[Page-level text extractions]
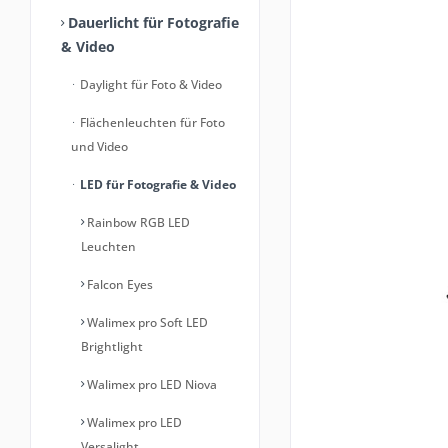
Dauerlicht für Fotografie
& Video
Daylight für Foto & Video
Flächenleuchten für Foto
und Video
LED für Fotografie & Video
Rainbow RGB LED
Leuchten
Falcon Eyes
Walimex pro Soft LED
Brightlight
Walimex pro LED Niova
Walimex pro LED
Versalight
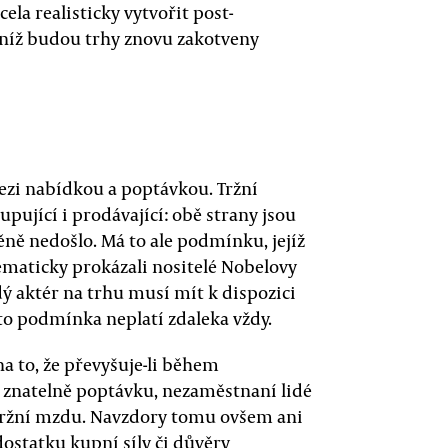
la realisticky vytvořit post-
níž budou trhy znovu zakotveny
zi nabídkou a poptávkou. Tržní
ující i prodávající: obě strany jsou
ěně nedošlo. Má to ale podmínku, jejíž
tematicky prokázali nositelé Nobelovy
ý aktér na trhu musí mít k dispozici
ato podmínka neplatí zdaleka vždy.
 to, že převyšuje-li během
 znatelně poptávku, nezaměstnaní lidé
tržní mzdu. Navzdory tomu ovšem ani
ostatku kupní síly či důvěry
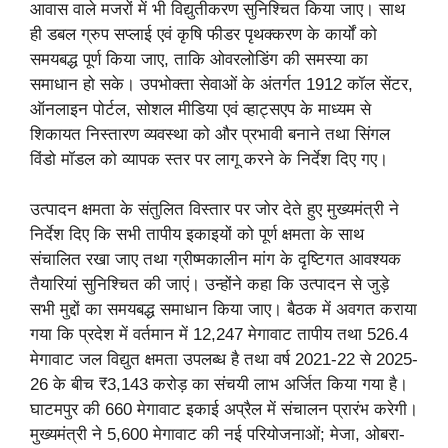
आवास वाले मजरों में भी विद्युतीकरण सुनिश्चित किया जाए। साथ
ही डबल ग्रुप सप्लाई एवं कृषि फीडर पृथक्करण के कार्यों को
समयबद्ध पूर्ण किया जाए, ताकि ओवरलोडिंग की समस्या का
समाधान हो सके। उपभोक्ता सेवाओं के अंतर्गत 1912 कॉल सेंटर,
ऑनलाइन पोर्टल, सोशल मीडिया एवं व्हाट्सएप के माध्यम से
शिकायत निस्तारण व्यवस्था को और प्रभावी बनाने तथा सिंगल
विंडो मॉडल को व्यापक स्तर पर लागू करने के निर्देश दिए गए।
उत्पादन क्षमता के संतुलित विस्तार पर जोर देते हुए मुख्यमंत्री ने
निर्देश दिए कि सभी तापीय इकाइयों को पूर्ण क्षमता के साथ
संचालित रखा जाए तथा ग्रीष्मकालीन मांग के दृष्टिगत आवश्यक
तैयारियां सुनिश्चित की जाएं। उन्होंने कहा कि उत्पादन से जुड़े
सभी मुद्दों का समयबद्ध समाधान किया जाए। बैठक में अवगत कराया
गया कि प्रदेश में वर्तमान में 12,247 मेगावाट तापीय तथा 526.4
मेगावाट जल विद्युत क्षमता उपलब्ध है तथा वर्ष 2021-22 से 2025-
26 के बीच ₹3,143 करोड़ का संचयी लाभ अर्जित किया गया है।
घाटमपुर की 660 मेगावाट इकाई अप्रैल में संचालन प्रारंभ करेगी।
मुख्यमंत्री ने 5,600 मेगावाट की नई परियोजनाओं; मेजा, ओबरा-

- **WHAT TO PRODUCE**: Find the string "समयबद" in the entries above. Copy each line where it occurs.

- **YOUR SOLUTION**:
समयबद्ध पूर्ण किया जाए, ताकि ओवरलोडिंग की समस्या का
सभी मुद्दों का समयबद्ध समाधान किया जाए। बैठक में अवगत कराया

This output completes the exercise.